Tanggapi Kritik soal Pecat Wong Cilik, Gibran Tegas namun Tetap Minta Maaf

Sosial | 29 Desember 2021, 17:05 WIB
Wali Kota Surakarta Gibran Rakabuming Raka menanggapi kritikan terkait pemecatan pegawai nakal. (Sumber: ANTARA/Aris Wasita)

SURAKARTA, KOMPAS.TV - Wali Kota Surakarta Gibran Rakabuming Raka menanggapi kritikan terkait pemecatan pegawai nakal.

Pegawai nakal yang dimaksud adalah pengemudi Batik Solo Trans (BST) yang kedapatan mengirim pesan tidak sopan kepada salah satu penumpangnya.

Kata Gibran, jika pegawai melakukan kesalahan fatal atau kesalahan besar, maka sanksinya adalah pemecatan.

Baca Juga: Gibran Minta E-Commerce yang Gandeng Solo Tidak Jual Batik dan Sajadah dari China, Ini Alasannya

"Nek salah yo dipecat (kalau salah ya dipecat)," kata Gibran, di Solo, Rabu (29/12/2021).

Hingga saat ini, setidaknya Gibran sudah memecat dua pengemudi BST yang dianggap melakukan kesalahan.

Pertama, pengemudi yang dianggapnya sudah melakukan pelecehan verbal terhadap penumpang, dan yang kedua, pengemudi yang menyerempet Kereta Api (KA) Batara Kresna relasi Solo-Wonogiri pada bulan Mei lalu.

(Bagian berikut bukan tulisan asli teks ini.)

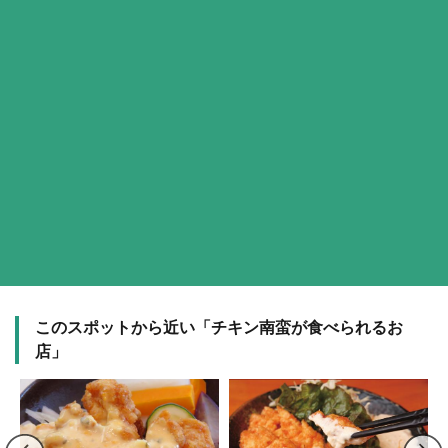
このスポットから近い「チキン南蛮が食べられるお
店」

Menurut Gibran, persoalan memindah atau memecat seseorang bukan karena kasusnya viral.

"Kalau mindah uwong (orang), mecat uwong itu bukan karena viral, mung ora konangan wae (masyarakat hanya tidak tahu saja)," katanya lagi.

Meski demikian, Gibran meminta maaf ketika seorang warganet melayangkan kritikan mengenai keputusannya memecat wong cilik.